The Dream Team: Formasi 2025–2026
Untuk menjalankan misi berat ini, Tohan tidak sendirian. Ia didampingi oleh squad yang siap tempur di Badan Pengurus Harian (BPH). Berikut adalah motor penggerak PMII Subang satu tahun ke depan:
Kapten & Co-Kapten: Tohan Nursangkan (Ketua) didampingi trio Wakil Ketua: Sufyan Atssadzaaly, Muhammad Abdul Hakim, dan Yanto Sugiyanto.
Dapur Pacu (Sekretariat): Keken Sukender (Sekretaris) bersama Asep Nur Ahmad, Rio Nugraha Rifana, dan Udin Mulyana.
Manajemen Logistik (Bendahara): Ahmad Reza Mustofa dan Azis Maulana.
Sementara itu, di lini pemberdayaan perempuan, KOPRI dipimpin oleh Lutfiatul Munawaroh, dengan dukungan Marissah (Sekretaris) dan Nurul Hurril’in (Bendahara). Fokus mereka jelas: memastikan isu-isu perempuan tidak tenggelam dalam riuh politik daerah.
Fokus ke Depan: Upgrade Skill dan Koneksi
Struktur baru ini juga dilengkapi dengan biro-biro spesialis—semacam divisi khusus dalam sebuah perusahaan startup:
HRD-nya Organisasi (Kaderisasi): Aditya Ridwan Mulyadi & Putri Firdausy bertugas memastikan "stok" pemikir kritis tidak pernah habis.
Internal Audit (Aparatur): Salman Nur Yadin & Burhanudin Yusuf menjaga kerapian "rumah tangga" organisasi.
Humas & Networking: Octavian, Farhan Khoerul Fatihin, dan Eka Nurjanah menjadi jembatan komunikasi ke dunia luar.
Dengan komposisi ini, PC PMII Subang periode 2025–2026 berjanji tidak hanya akan menjadi organisasi papan nama.
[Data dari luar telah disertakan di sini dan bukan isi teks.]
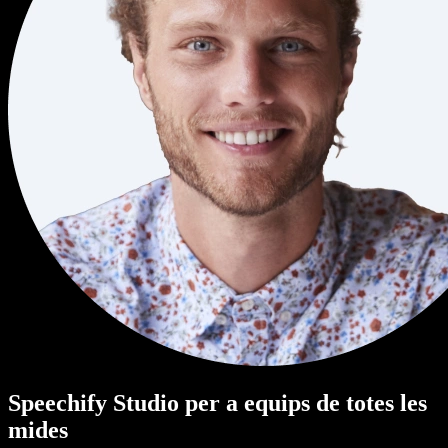
Speechify Studio per a equips de totes les
mides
Mereka siap turun ke jalan, masuk ke ruang diskusi, dan mengawal Subang dengan nalar kritis.
Namun, tantangan terbesar bagi gerakan mahasiswa hari ini bukan hanya soal melawan ketidakadilan, tapi juga melawan apatisme generasinya sendiri.
Jika mahasiswa adalah "alarm" bagi masyarakat yang sedang tertidur lelap, apakah PMII Subang mampu membangunkan mereka, atau suaranya justru akan tenggelam dalam kebisingan media sosial?